- Général, dit Bourrienne enthousiaste, voilà une belle victoire, vous devez être satisfait ?
Le 15 juin, Napoléon attend à son quartier général. Le général Zach et le prince Lichtenstein se présentent, respectueux, vaincus.
Il parle net : « Mes volontés sont irrévocables... Je pourrais exiger davantage et ma position m'y autorise, mais je modère mes prétentions par respect pour les cheveux blancs de votre général que j'estime... »
Les armes font la loi. L'armistice est conclu. Les Français occupent une large partie de la Lombardie, Gênes doit être rendue. Les places fortes sont cédées.
Il reste à utiliser cette victoire en écrivant aux consuls, en évoquant ces grenadiers hongrois et allemands qui, prisonniers, crient : « Vive Bonaparte ! » en concluant : « J'espère que le peuple français sera content de son armée », en confiant : « Quand on voit souffrir tous ces braves gens, on n'a qu'un regret, c'est de ne pas être blessé comme eux, pour partager leurs douleurs. »
Mais rien ne doit être laissé au hasard. Il faut prévoir les cérémonies du retour pour que la victoire de Marengo devienne inoubliable. La garde consulaire doit partir pour Paris et y arriver avant le 14 juillet. Cette fête doit être brillante, « un feu d'artifice serait d'un bon effet ».
Il faut aussi jouer de la modestie. Napoléon dicte une lettre pour Lucien, ministre de l'Intérieur :
« J'arriverai à Paris à l'improviste. Mon intention est de n'avoir ni arc de triomphe, ni aucune espèce de cérémonie. J'ai trop bonne opinion de moi pour estimer beaucoup de pareils colifichets. Je ne connais pas d'autre triomphe que la satisfaction publique. »
C'est ainsi que l'on conquiert l'opinion.
À Milan, elle est acquise. Il parcourt les rues au milieu de l'enthousiasme. Il assiste à un Te Deum au Dôme.
Que savent des sentiments des peuples et de la façon de les gouverner, les « athées de Paris » ?
Il confie aux prêtres italiens, brutalement :
- Nulle société ne peut exister sans morale ; il n'y a pas de bonne morale sans religion. Il n'y a donc que la religion qui donne à l'État un appui ferme et durable. Une société sans religion est comme un vaisseau sans boussole : un vaisseau dans cet état ne peut ni s'assurer de sa route, ni espérer d'entrer dans le port.
Il est le Premier consul, le maître à bord. Puisque c'est ainsi que l'on conduit les peuples, il faut assister au Te Deum, rencontrer le cardinal Martiniana, à Verceil, et lui dire qu'on souhaite un accord, un concordat, avec le nouveau pape, Pie VII.
Que les « idéologues » criaillent, quelle importance !

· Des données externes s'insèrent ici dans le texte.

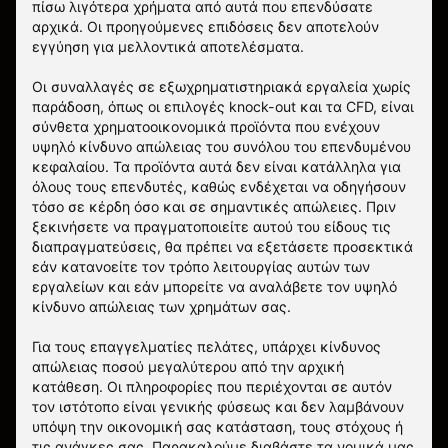
πίσω λιγότερα χρήματα από αυτά που επενδύσατε
αρχικά. Οι προηγούμενες επιδόσεις δεν αποτελούν
εγγύηση για μελλοντικά αποτελέσματα.
Οι συναλλαγές σε εξωχρηματιστηριακά εργαλεία χωρίς
παράδοση, όπως οι επιλογές knock-out και τα CFD, είναι
σύνθετα χρηματοοικονομικά προϊόντα που ενέχουν
υψηλό κίνδυνο απώλειας του συνόλου του επενδυμένου
κεφαλαίου. Τα προϊόντα αυτά δεν είναι κατάλληλα για
όλους τους επενδυτές, καθώς ενδέχεται να οδηγήσουν
τόσο σε κέρδη όσο και σε σημαντικές απώλειες. Πριν
ξεκινήσετε να πραγματοποιείτε αυτού του είδους τις
διαπραγματεύσεις, θα πρέπει να εξετάσετε προσεκτικά
εάν κατανοείτε τον τρόπο λειτουργίας αυτών των
εργαλείων και εάν μπορείτε να αναλάβετε τον υψηλό
κίνδυνο απώλειας των χρημάτων σας.
Για τους επαγγελματίες πελάτες, υπάρχει κίνδυνος
απώλειας ποσού μεγαλύτερου από την αρχική
κατάθεση. Οι πληροφορίες που περιέχονται σε αυτόν
τον ιστότοπο είναι γενικής φύσεως και δεν λαμβάνουν
υπόψη την οικονομική σας κατάσταση, τους στόχους ή
τις ανάγκες σας. Παρακαλούμε διαβάστε τα νομικά μας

Qu'ils écoutent ces acclamations de la foule, qui fait le siège de l'hôtel des Célestins à Lyon, où Napoléon vient d'arriver le 28 juin. Elle crie : « Vive Bonaparte ! » À Dijon, le 30 juin, les femmes de la ville répandent des bouquets sur son passage.

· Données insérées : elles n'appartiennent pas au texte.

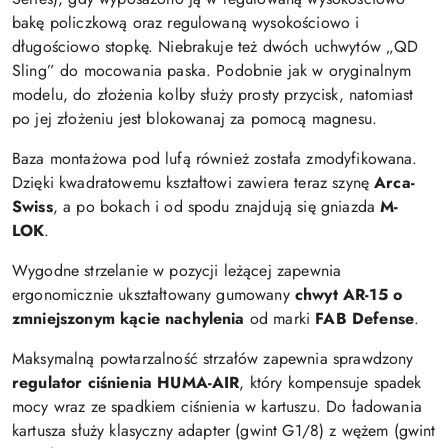
bakę policzkową oraz regulowaną wysokościowo i
długościowo stopkę. Niebrakuje też dwóch uchwytów „QD
Sling” do mocowania paska. Podobnie jak w oryginalnym
modelu, do złożenia kolby służy prosty przycisk, natomiast
po jej złożeniu jest blokowanaj za pomocą magnesu.
Baza montażowa pod lufą również została zmodyfikowana.
Dzięki kwadratowemu kształtowi zawiera teraz szynę
Arca-
Swiss
, a po bokach i od spodu znajdują się gniazda
M-
LOK
.
Wygodne strzelanie w pozycji leżącej zapewnia
ergonomicznie ukształtowany gumowany
chwyt AR-15 o
zmniejszonym kącie nachylenia
od marki
FAB Defense
.
Maksymalną powtarzalność strzałów zapewnia sprawdzony
regulator ciśnienia HUMA-AIR
, który kompensuje spadek
mocy wraz ze spadkiem ciśnienia w kartuszu. Do ładowania
kartusza służy klasyczny adapter (gwint G1/8) z wężem (gwint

À Sens, on a tracé sur le frontispice d'un arc de triomphe les mots :
Comme pour César.
Desaix est mort à Marengo. « Allez dire au Premier consul que je meurs avec le regret de n'avoir pas assez fait pour vivre dans la postérité », a-t-il confié avant de succomber. Et Napoléon apprend que ce même jour, 14 juin, Kléber a été assassiné au Caire par un fanatique musulman.

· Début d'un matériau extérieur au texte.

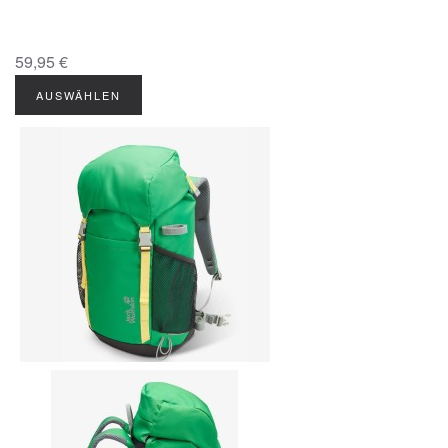
59,95 €
AUSWÄHLEN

À deux heures du matin, le 2 juillet 1800, sa voiture entre dans la cour des Tuileries.
5.
Ces cris d'abord lointains, puis qui s'amplifient, ces cris qui le réveillent sont ceux de la foule venue des faubourgs.
Napoléon se lève, s'approche de la fenêtre. Des femmes se pressent contre les grilles des Tuileries. Elles se précipitent quand on les ouvre : « Vive le Premier consul ! Vive Bonaparte ! », hurlent-elles.
Bourrienne entre. Depuis l'annonce de la victoire de Marengo, Paris est en fête, dit-il. Il faut se montrer. Napoléon se présente à la fenêtre de son cabinet de travail. Les cris redoublent, aigus.